[proofplan]
Fix $m,n \in \mathbb N$. The proof expands $\kappa_m(S_n,\dots,S_n)$ using multilinearity of the $m$-th free cumulant, producing a sum over all $m$-tuples of indices from $\{1,\dots,n\}$. Freeness eliminates every term whose index tuple contains at least two distinct values, because such terms are mixed free cumulants. The remaining diagonal terms are all equal by identical distribution, and counting those $n$ terms gives the factor $n^{1-m/2}$.
[/proofplan]
[step:Expand the cumulant by multilinearity over all index tuples]
Fix $m,n \in \mathbb N$. Let $I_n := \{1,\dots,n\}$ denote the set of summation indices. Since the $m$-th free cumulant is a multilinear map
\begin{align*}
\kappa_m: \mathcal A^m \to \mathbb C,
\end{align*}
and since
\begin{align*}
S_n = n^{-1/2}\sum_{j=1}^{n} a_j,
\end{align*}
multilinearity in each of the $m$ arguments gives
\begin{align*}
\kappa_m(S_n,\dots,S_n) = n^{-m/2}\sum_{(i_1,\dots,i_m) \in I_n^m}\kappa_m(a_{i_1},\dots,a_{i_m}).
\end{align*}
[guided]
We first isolate the only algebraic property of free cumulants needed at this stage: multilinearity. For the fixed positive integers $m$ and $n$, the $m$-th free cumulant is a multilinear map
\begin{align*}
\kappa_m: \mathcal A^m \to \mathbb C.
\end{align*}
Define the finite index set $I_n := \{1,\dots,n\}$. The normalized sum is
\begin{align*}
S_n = n^{-1/2}\sum_{j=1}^{n} a_j.
\end{align*}
Substituting this expression into each of the $m$ slots of $\kappa_m$ and pulling out the scalar factor $n^{-1/2}$ from each slot gives the total scalar factor $n^{-m/2}$. Expanding the resulting finite multilinear expression over all independent choices of the $m$ indices gives
\begin{align*}
\kappa_m(S_n,\dots,S_n) = n^{-m/2}\sum_{(i_1,\dots,i_m) \in I_n^m}\kappa_m(a_{i_1},\dots,a_{i_m}).
\end{align*}
This expansion is finite, so no convergence or limiting argument is involved.
[/guided]
[/step]
[step:Discard every mixed cumulant by freeness]

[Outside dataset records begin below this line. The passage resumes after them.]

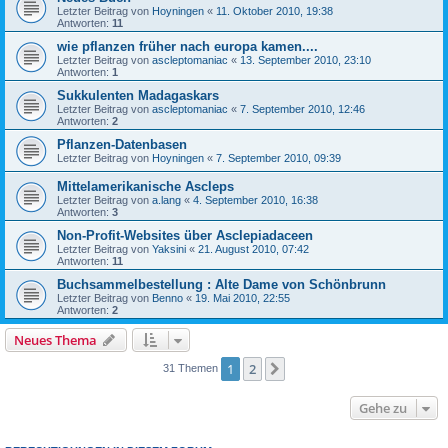
Letzter Beitrag von
Hoyningen
«
11. Oktober 2010, 19:38
Antworten:
11
wie pflanzen früher nach europa kamen....
Letzter Beitrag von
ascleptomaniac
«
13. September 2010, 23:10
Antworten:
1
Sukkulenten Madagaskars
Letzter Beitrag von
ascleptomaniac
«
7. September 2010, 12:46
Antworten:
2
Pflanzen-Datenbasen
Letzter Beitrag von
Hoyningen
«
7. September 2010, 09:39
Mittelamerikanische Ascleps
Letzter Beitrag von
a.lang
«
4. September 2010, 16:38
Antworten:
3
Non-Profit-Websites über Asclepiadaceen
Letzter Beitrag von
Yaksini
«
21. August 2010, 07:42
Antworten:
11
Buchsammelbestellung : Alte Dame von Schönbrunn
Letzter Beitrag von
Benno
«
19. Mai 2010, 22:55
Antworten:
2
Neues Thema
1
2
Nächste
31 Themen
Gehe zu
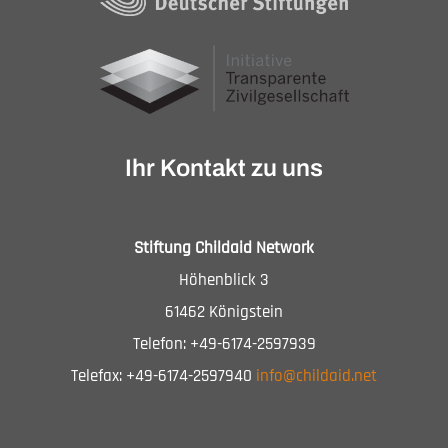
Ihr Kontakt zu uns
Stiftung Childaid Network
Höhenblick 3
61462 Königstein
Telefon: +49-6174-2597939
Telefax: +49-6174-2597940
info@childaid.net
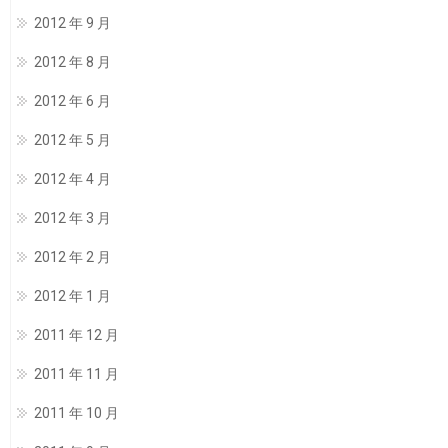
2012 年 9 月
2012 年 8 月
2012 年 6 月
2012 年 5 月
2012 年 4 月
2012 年 3 月
2012 年 2 月
2012 年 1 月
2011 年 12 月
2011 年 11 月
2011 年 10 月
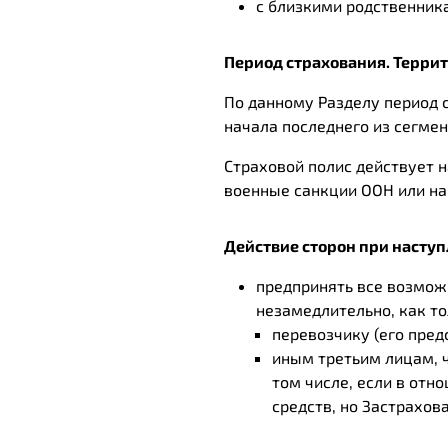
с близкими родственник
Период страхования. Терри
По данному Разделу период 
начала последнего из сегмен
Страховой полис действует 
военные санкции ООН или на
Действие сторон при наступ
предпринять все возмож
незамедлительно, как то
перевозчику (его пред
иным третьим лицам, ч
том числе, если в от
средств, но Застрахов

For each $j \in I_n$, let $\mathcal A_j \subset \mathcal A$ denote the unital subalgebra generated by $a_j$. The assumption that $(a_j)_{j \in \mathbb N}$ are freely independent means that the subalgebras $(\mathcal A_j)_{j \in \mathbb N}$ are free. If an index tuple $(i_1,\dots,i_m) \in I_n^m$ has at least two distinct entries, then the arguments $a_{i_1},\dots,a_{i_m}$ come from at least two distinct free subalgebras. Therefore the term $\kappa_m(a_{i_1},\dots,a_{i_m})$ is a mixed free cumulant, so it vanishes by the standard vanishing theorem for mixed free cumulants of free subalgebras (citing a result not yet in the wiki: Mixed free cumulants vanish for free subalgebras).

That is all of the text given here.